Why credit unions’ deposit problem is different this time around
Credit unions are confronting a problem they haven’t faced in a decade: How to manage a surplus of deposits.
Banks and credit unions saw deposit volumes surge in the wake of the Great Recession but those eventually leveled off as the economy righted itself. Both sides have seen a steep increase in deposits this year, however, as the coronavirus and recession slowed consumer spending, decreased lending and spurred many Americans to park their money.
Second-quarter data for the industry from the National Credit Union Administration won’t likely be available until September, but credit unions saw deposits rise by 8.1% during the first three months of the year. That's more than two percentage points higher than the same time last year, according to NCUA data.
And because the coronavirus crisis began so late in the first quarter, figures for April through June are likely to be even higher. Data from CUNA Mutual Group predicts a 17% rise this year, nearly 7 points higher than at the peak of the Great Recession. The company predicted deposit growth won't return to near the 6.6% long-run average until 2022.
“What we saw in the first quarter is continuing in the second quarter,” said Brian Turner, president and chief economist at Meridian Economics. “That’s primarily as expected — loan demand is down and even though people are out of work and may not have wages, because of the stimulus payments and some other aspects of their revenues, we still see share growth.”
SecurityPlus Federal Credit Union in Baltimore has already seen an 8.3% increase in deposits compared with last year, a total of about $30 million, said CFO Bill Kennedy. The $425 million-asset institution is putting a lot of its new money into government-backed investments, said Kennedy, “so that in the case that money starts flowing out, we do have a monthly cash flow coming in. But if it’s more than that cash flow we could sell those securities pretty close to at par, so at least during the time we had that money we’d be earning a spread and adding to our bottom line, because it’s very important at this juncture.”
Overdraft fee income, credit card interchange income and other revenue streams have “dramatically decreased, so we need to make up that money in some way, shape or form if we’re going to keep the same fixed costs, [such as] employees," Kennedy added.
While much of the money coming into SecurityPlus is from stimulus checks, Kennedy also noted that because the credit union primarily serves government employees, most of whom have not lost their jobs, they’re simply holding on to their paychecks and not spending any more than necessary.
“I know the intention of the stimulus was for people to spend that money to keep the economy going and I know obviously some did that, but I know a lot of people sat on that money for a rainy day just in case,” he said.

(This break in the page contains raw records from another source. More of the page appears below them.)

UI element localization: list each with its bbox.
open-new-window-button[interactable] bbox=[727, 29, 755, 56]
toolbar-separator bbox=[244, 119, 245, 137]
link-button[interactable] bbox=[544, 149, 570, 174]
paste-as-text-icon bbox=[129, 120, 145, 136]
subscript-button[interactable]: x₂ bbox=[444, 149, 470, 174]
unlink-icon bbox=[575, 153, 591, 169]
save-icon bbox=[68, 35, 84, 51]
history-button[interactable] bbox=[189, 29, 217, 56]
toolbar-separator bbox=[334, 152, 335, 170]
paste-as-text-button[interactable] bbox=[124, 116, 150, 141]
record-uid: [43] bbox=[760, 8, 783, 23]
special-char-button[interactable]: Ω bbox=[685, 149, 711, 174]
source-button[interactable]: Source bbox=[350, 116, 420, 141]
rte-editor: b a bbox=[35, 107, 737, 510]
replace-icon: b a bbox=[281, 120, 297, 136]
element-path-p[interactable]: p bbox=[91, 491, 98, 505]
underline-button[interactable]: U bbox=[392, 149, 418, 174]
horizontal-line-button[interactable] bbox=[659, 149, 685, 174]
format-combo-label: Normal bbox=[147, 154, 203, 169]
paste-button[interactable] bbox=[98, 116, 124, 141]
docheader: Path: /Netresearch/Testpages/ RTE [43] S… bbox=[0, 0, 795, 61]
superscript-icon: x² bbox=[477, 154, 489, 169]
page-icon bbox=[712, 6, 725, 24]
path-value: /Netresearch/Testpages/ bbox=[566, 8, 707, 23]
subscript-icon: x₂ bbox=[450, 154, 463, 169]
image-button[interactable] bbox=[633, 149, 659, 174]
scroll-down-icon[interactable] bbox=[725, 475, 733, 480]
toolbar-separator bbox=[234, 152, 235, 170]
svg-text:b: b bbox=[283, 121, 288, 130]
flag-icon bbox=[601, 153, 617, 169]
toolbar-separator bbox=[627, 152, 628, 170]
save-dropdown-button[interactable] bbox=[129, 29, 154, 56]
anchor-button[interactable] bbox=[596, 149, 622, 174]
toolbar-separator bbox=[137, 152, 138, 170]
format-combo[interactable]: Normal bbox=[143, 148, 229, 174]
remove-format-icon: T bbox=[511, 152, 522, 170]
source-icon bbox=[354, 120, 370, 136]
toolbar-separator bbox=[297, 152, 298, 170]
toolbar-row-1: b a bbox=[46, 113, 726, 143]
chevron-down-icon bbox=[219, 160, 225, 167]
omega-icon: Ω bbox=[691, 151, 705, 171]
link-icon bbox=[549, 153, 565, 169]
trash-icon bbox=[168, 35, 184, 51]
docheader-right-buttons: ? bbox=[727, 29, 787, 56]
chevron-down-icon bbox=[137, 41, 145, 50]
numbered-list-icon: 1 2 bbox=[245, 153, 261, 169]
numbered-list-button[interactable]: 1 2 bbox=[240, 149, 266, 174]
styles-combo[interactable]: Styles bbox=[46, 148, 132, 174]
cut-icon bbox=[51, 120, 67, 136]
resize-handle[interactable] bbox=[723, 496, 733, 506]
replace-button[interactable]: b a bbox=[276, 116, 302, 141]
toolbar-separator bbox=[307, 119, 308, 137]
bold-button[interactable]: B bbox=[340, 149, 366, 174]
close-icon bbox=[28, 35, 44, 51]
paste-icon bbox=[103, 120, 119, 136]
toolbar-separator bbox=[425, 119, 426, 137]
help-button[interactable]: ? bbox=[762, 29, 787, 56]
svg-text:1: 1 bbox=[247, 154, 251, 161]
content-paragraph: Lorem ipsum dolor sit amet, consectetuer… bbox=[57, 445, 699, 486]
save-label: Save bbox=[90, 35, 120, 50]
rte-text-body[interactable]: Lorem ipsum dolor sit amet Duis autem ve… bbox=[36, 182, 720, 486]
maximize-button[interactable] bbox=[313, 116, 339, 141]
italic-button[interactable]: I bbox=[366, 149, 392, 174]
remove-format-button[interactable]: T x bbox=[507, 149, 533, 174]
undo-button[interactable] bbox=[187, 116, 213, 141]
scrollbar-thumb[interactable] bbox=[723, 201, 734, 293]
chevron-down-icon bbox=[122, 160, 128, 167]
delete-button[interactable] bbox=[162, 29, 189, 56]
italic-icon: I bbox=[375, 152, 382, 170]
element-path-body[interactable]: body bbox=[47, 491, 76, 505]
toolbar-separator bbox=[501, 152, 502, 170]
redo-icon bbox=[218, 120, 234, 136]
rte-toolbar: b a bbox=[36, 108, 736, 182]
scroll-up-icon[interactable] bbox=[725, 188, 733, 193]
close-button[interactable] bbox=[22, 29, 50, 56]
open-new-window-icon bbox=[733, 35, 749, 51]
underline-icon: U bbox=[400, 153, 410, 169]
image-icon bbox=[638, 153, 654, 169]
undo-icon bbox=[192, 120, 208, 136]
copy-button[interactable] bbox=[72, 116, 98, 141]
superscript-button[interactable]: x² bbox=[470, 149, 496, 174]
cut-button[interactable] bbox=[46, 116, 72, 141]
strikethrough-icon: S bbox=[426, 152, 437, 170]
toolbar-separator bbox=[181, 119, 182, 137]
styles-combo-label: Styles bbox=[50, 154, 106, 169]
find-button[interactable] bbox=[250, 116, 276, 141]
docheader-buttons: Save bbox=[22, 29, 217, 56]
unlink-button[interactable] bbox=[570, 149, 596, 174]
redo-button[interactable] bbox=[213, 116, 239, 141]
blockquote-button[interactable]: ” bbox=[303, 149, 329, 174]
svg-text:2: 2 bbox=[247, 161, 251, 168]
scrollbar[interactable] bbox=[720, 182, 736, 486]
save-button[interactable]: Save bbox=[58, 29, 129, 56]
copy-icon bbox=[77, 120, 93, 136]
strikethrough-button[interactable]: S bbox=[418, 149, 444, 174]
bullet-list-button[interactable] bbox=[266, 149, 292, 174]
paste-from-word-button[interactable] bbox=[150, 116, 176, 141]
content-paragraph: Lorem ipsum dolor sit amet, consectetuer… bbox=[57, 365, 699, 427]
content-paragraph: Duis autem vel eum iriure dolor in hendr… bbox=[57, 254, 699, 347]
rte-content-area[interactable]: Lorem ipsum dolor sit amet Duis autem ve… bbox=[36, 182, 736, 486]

Unlike with traditional seasonal patterns, which normally see a surplus in savings at the end of April due to tax season, “my sense is the liquidity surplus is going to be here for a while and loan demand other than mortgages and mortgage sales is not going to be as robust as in a normal economic environment,” said Chip Filson, co-founder of the consulting firm Callahan & Associates.

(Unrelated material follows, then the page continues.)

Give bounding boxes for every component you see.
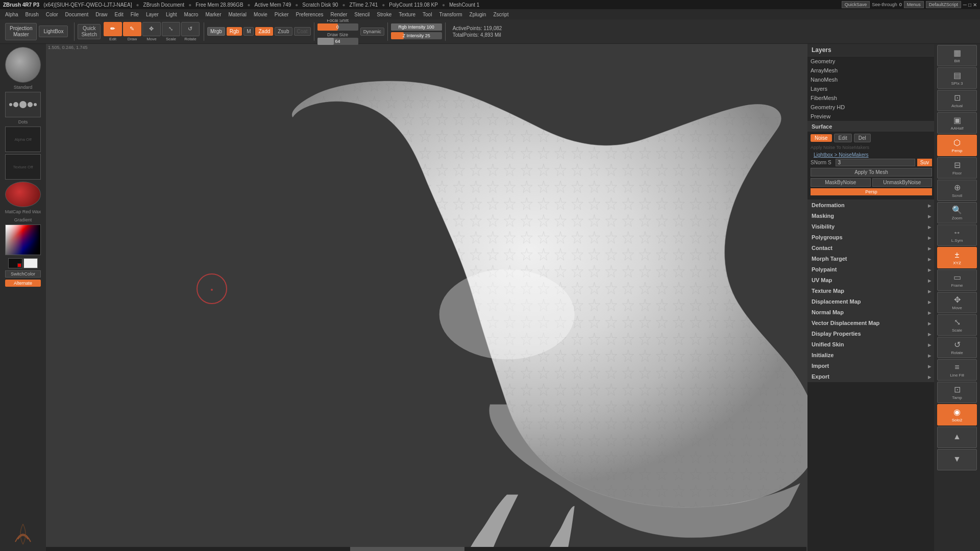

That’s not the case at all credit unions, though, and some shops continue to see loan growth in categories other than mortgages.

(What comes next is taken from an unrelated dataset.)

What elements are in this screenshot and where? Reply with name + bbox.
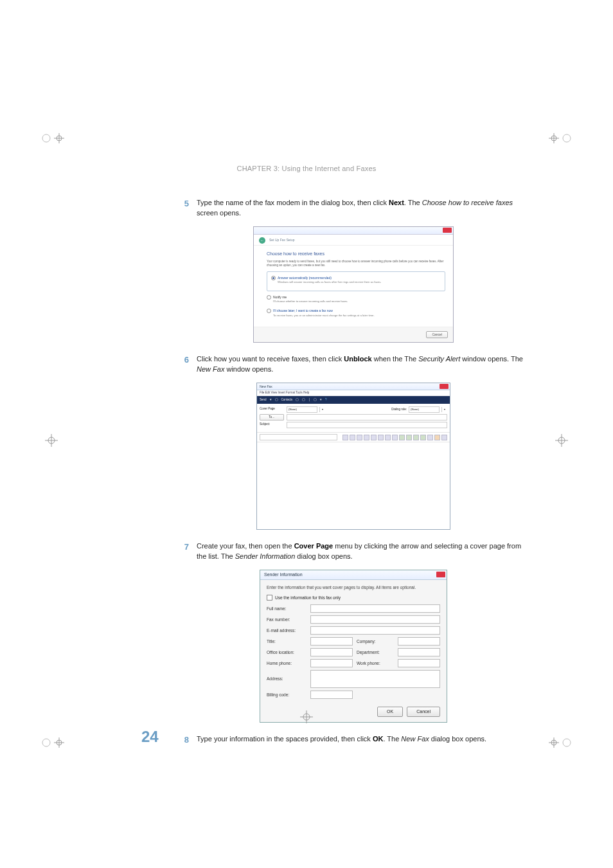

The end of the second quarter saw a 7.3% year-over-year increase in total deposits at Canopy Credit Union in Spokane, Wash., compared with a 3.2% lift between the second quarters of 2018 and 2019. Consumer lending continues to be strong there — and auto loans in particular, which are up 5.5% compared to last June, an increase over the 4.8% growth seen the prior 12 months. CEO Charlotte Nemec said the credit union is working closely with members to ensure it can continue making loans to keep deposits off the books, including a lot of financial coaching for those who need it.
“We’re in a really nice and unique situation that I can’t imagine putting a whole bunch of 30-year mortgages on the books at 2.75% right now,” said Nemec. "That to me is super scary for long-term viability, especially if you’re not selling them back out of your institution.”
‘Fear is driving everything’
One element that makes this crisis different than the last, said Filson, is that it impacts almost everyone. In the 2008 crisis, different regions of the country were affected more than others. For instance, real estate assets in Florida and Southern California soured more severely than loans in other states, Filson said.
"Everyone is equally impacted by the uncertainty of the crisis, both the health costs and the economic uncertainty of when people go back to work [and] when things will recover,” added Filson. “Everyone is susceptible to it."
What makes things potentially easier for credit unions, said Filson, is that the collateral values that caused so many problems in 2008 are holding up well right now. Low interest rates have kept the real estate market moving and prevented a significant drop in housing prices.
“Back in 2008, it was more of a monetary phenomenon and the thought process was, ‘Oh, this is temporary and we can fix this going forward,’” said Kennedy. “With COVID-19, there’s a lot of fear out there and people just don’t know. If a vaccine comes through and it’s effective, that will change the ballgame. But I just think fear is driving everything right now.”